Apple may be the largest tech company in the world by market capitalisation, but Samsung is ~20th biggest of any company in the world in terms of turnover with approximately $140billion in sales in 2010 vs Apple’s $65billion. Samsung are also one of Apple’s most important suppliers, selling $5.7billion of chips and other components to Apple in 2010 alone.
Today, Apple decided to sue Samsung for ‘copying’ the iPhone and iPad. Mental.
I really wouldn’t like to play poker against someone with the balls to sue Samsung, especially when they are an absolutely critical part of their supply chain. Even if a competitor tried to fill Samsung’s boots from today, it would likely take 9-12 months to get up to speed … and there’s no guarantee that anyone has the capacity or capability to do it at the right cost and scale. Apple are risking near total disruption to their business for the best part of a year! Samsung could simply decide to switch capacity over to its own products and flood the market with even cheaper models!!

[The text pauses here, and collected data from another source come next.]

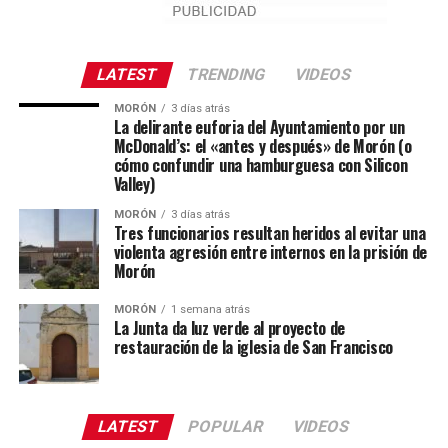
LATEST
TRENDING
VIDEOS
MORÓN
3 días atrás
La delirante euforia del Ayuntamiento por un
McDonald’s: el «antes y después» de Morón (o
cómo confundir una hamburguesa con Silicon
Valley)
MORÓN
3 días atrás
Tres funcionarios resultan heridos al evitar una
violenta agresión entre internos en la prisión de
Morón
MORÓN
1 semana atrás
La Junta da luz verde al proyecto de
restauración de la iglesia de San Francisco
LATEST
POPULAR
VIDEOS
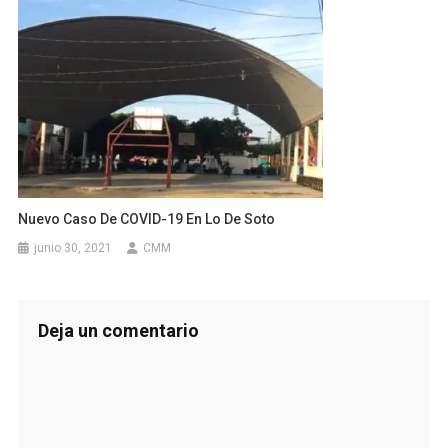
Nuevo Caso De COVID-19 En Lo De Soto
junio 30, 2021
CMM
Deja un comentario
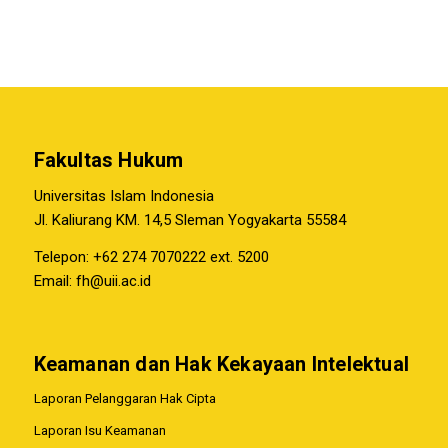
Fakultas Hukum
Universitas Islam Indonesia
Jl. Kaliurang KM. 14,5 Sleman Yogyakarta 55584
Telepon: +62 274 7070222 ext. 5200
Email:
fh@uii.ac.id
Keamanan dan Hak Kekayaan Intelektual
Laporan Pelanggaran Hak Cipta
Laporan Isu Keamanan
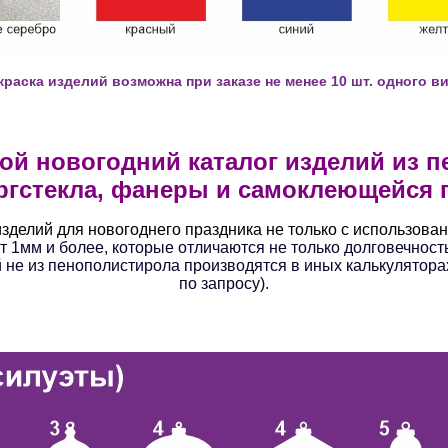
краска изделий возможна при заказе не менее 10 шт. одного ви
й новогодний каталог изделий из п
ргстекла, фанеры и самоклеющейся 
делий для новогоднего праздника не только с использован
т 1мм и более, которые отличаются не только долговечност
не из пенополистирола производятся в иных калькулятора
по запросу).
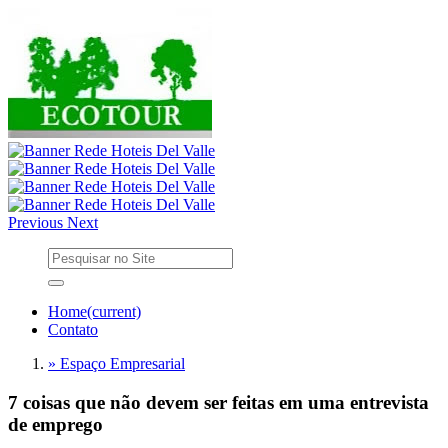
Previous
Next
Home
(current)
Contato
» Espaço Empresarial
7 coisas que não devem ser feitas em uma entrevista
de emprego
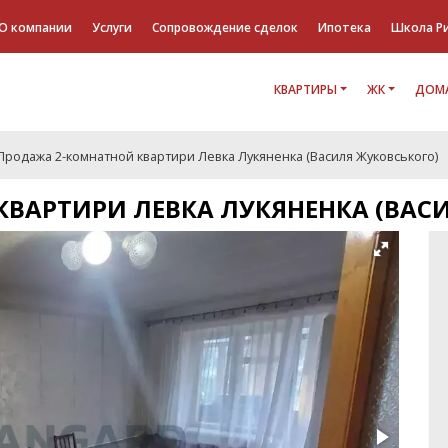
О компании
Услуги
Сопровождение сделок
Ипотека
Школа Р
КВАРТИРЫ
ЖК
ДОМА
Продажа 2-комнатной квартири Левка Лукяненка (Василя Жуковського)
ВАРТИРИ ЛЕВКА ЛУКЯНЕНКА (ВАС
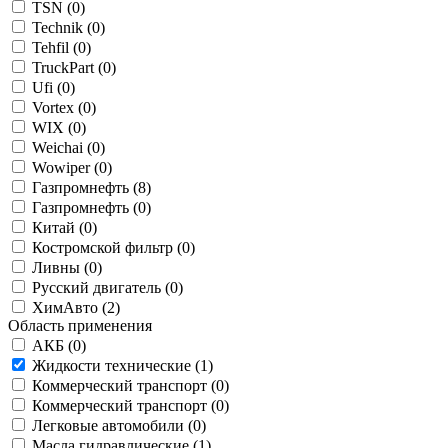
TSN (
0
)
Technik (
0
)
Tehfil (
0
)
TruckPart (
0
)
Ufi (
0
)
Vortex (
0
)
WIX (
0
)
Weichai (
0
)
Wowiper (
0
)
Газпромнефть (
8
)
Газпромнефть (
0
)
Китай (
0
)
Костромской фильтр (
0
)
Ливны (
0
)
Русский двигатель (
0
)
ХимАвто (
2
)
Область применения
АКБ (
0
)
Жидкости технические (
1
)
Коммерческий транспорт (
0
)
Коммерческий транспорт (
0
)
Легковые автомобили (
0
)
Масла гидравлические (
1
)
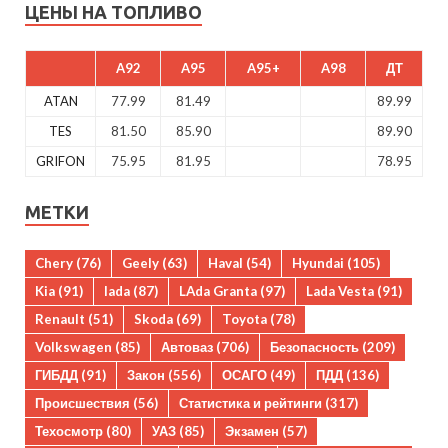
ЦЕНЫ НА ТОПЛИВО
A92
A95
A95+
A98
ДТ
ATAN
77.99
81.49
89.99
TES
81.50
85.90
89.90
GRIFON
75.95
81.95
78.95
МЕТКИ
Chery
(76)
Geely
(63)
Haval
(54)
Hyundai
(105)
Kia
(91)
lada
(87)
LAda Granta
(97)
Lada Vesta
(91)
Renault
(51)
Skoda
(69)
Toyota
(78)
Volkswagen
(85)
Автоваз
(706)
Безопасность
(209)
ГИБДД
(91)
Закон
(556)
ОСАГО
(49)
ПДД
(136)
Происшествия
(56)
Статистика и рейтинги
(317)
Техосмотр
(80)
УАЗ
(85)
Экзамен
(57)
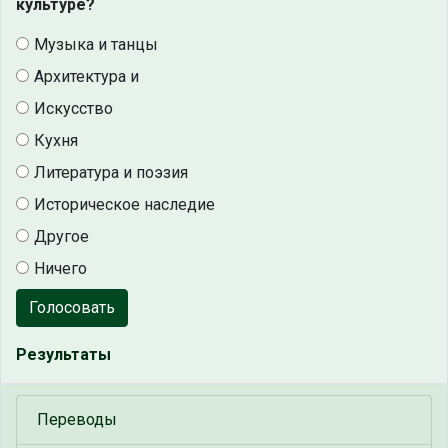
культуре?
Музыка и танцы
Архитектура и
Искусство
Кухня
Литература и поэзия
Историческое наследие
Другое
Ничего
Голосовать
Результаты
Переводы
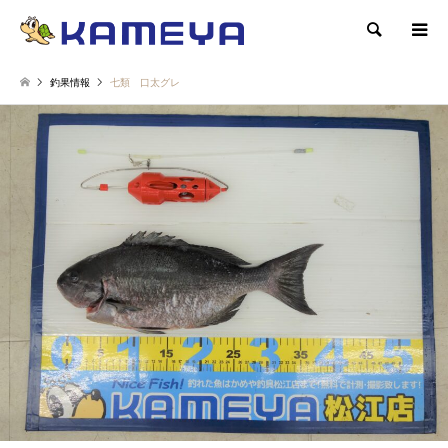
検索
釣果情報
七類 口太グレ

Apple are clearly rattled by the success of Samsung and Android. Samsung can manufacture phones and tablets as good as Apple’s at a lower cost … slap on some free Android and global distribution with practically every electronics vendor of significance in the World and you begin to understand why Apple are willing to play chicken with their own supplier. The question is, what do Samsung value more … their sales to Apple or their sales of their own handsets and tablets. It is a difficult conflict of interest but I suspect selling their own products is already more profitable.
Many people feel it will be increasingly difficult for any smartphone manufacturer to differentiate themselves from the competition in the future. Apple’s technology lead has eroded to next to nothing and customers now have far more choice than ever. In the coming months Apple may actually be selling less powerful products than their rivals … albeit slightly slicker ones. It is unlikely that they can innovate sufficiently to keep the competition at bay, and Android already has 35-40% of the smartphone market and still growing strong. The lawsuits should have started before the rival manufacturers saw the value in making Android devices.
So perhaps we now understand why Apple is hoarding ~$60billion in cash (and growing). They feel they need this ‘war chest’ to either threaten the competition into backing off or simply acquire anyone who becomes too inconvenient. Even so, suing Samsung is possibly the bravest (and most stupid) move Apple have made to date! Will the two Goliaths collide or brake at the last second?